WHAT THE TASK ASKS
A faithful copy of each entry below is expected, with the images removed.

=== Section Start ===

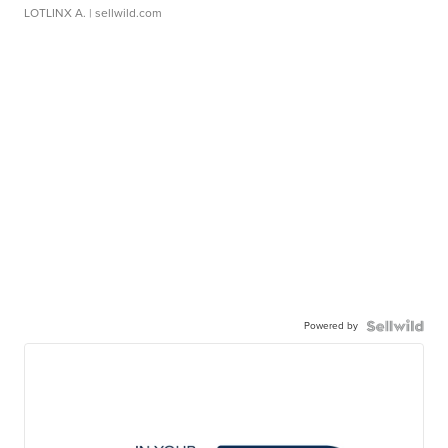
LOTLINX A.
| sellwild.com
Powered by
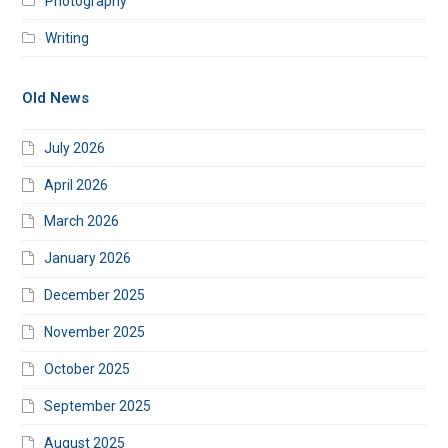
Photography
Writing
Old News
July 2026
April 2026
March 2026
January 2026
December 2025
November 2025
October 2025
September 2025
August 2025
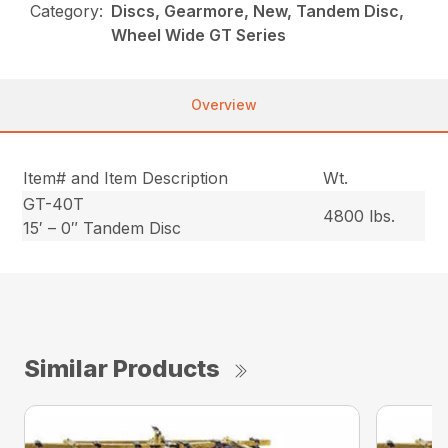
Category:
Discs, Gearmore, New, Tandem Disc,
Wheel Wide GT Series
Overview
Item# and Item Description
Wt.
GT-40T
4800 lbs.
15′ – 0″ Tandem Disc
Similar Products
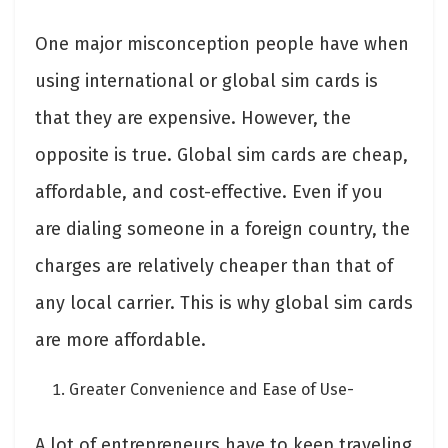
One major misconception people have when
using international or global sim cards is
that they are expensive. However, the
opposite is true. Global sim cards are cheap,
affordable, and cost-effective. Even if you
are dialing someone in a foreign country, the
charges are relatively cheaper than that of
any local carrier. This is why global sim cards
are more affordable.
Greater Convenience and Ease of Use-
A lot of entrepreneurs have to keep traveling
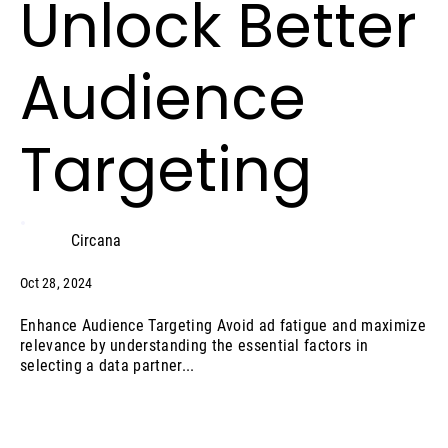
Unlock Better
Audience
Targeting
Circana
Oct 28, 2024
Enhance Audience Targeting Avoid ad fatigue and maximize
relevance by understanding the essential factors in
selecting a data partner...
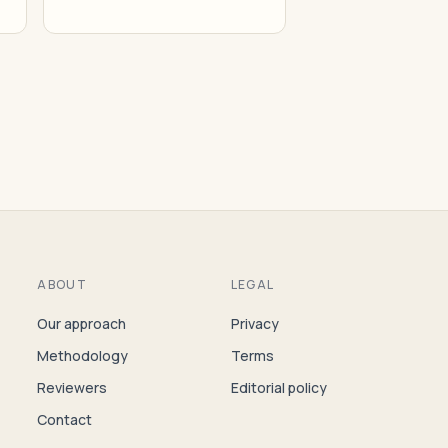
ABOUT
LEGAL
Our approach
Privacy
Methodology
Terms
Reviewers
Editorial policy
Contact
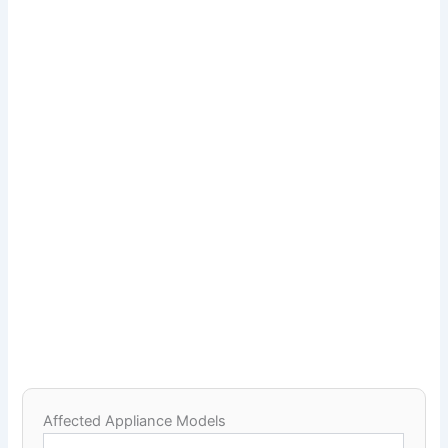
Affected Appliance Models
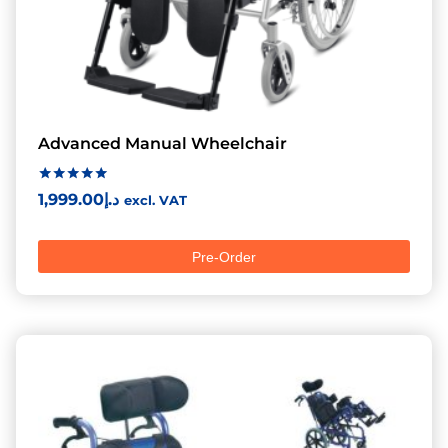
Advanced Manual Wheelchair
Rated
1,999.00
د.إ
excl. VAT
5.00
out of 5
Pre-Order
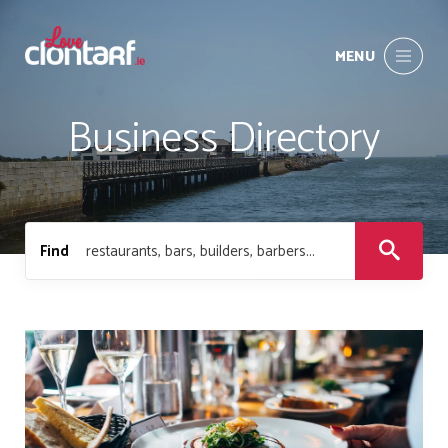
MENU
Business Directory
Find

=== Section End ===

WRITTEN RESPONSE
LOTLINX A.
| sellwild.com
Powered by
Photography
Writing
Old News
July 2026
April 2026
March 2026
January 2026
December 2025
November 2025
October 2025
September 2025
August 2025
Category:
Discs, Gearmore, New, Tandem Disc,
Wheel Wide GT Series
Overview
Item# and Item Description
Wt.
GT-40T
4800 lbs.
15′ – 0″ Tandem Disc
Similar Products
One major misconception people have when
using international or global sim cards is
that they are expensive. However, the
opposite is true. Global sim cards are cheap,
affordable, and cost-effective. Even if you
are dialing someone in a foreign country, the
charges are relatively cheaper than that of
any local carrier. This is why global sim cards
are more affordable.
Greater Convenience and Ease of Use-
A lot of entrepreneurs have to keep traveling
Unlock Better
Audience
Targeting
Circana
Oct 28, 2024
Enhance Audience Targeting Avoid ad fatigue and maximize
relevance by understanding the essential factors in
selecting a data partner...
ABOUT
LEGAL
Our approach
Privacy
Methodology
Terms
Reviewers
Editorial policy
Contact
Affected Appliance Models
Advanced Manual Wheelchair
Rated
1,999.00
د.إ
excl. VAT
5.00
out of 5
Pre-Order
MENU
Business Directory
Find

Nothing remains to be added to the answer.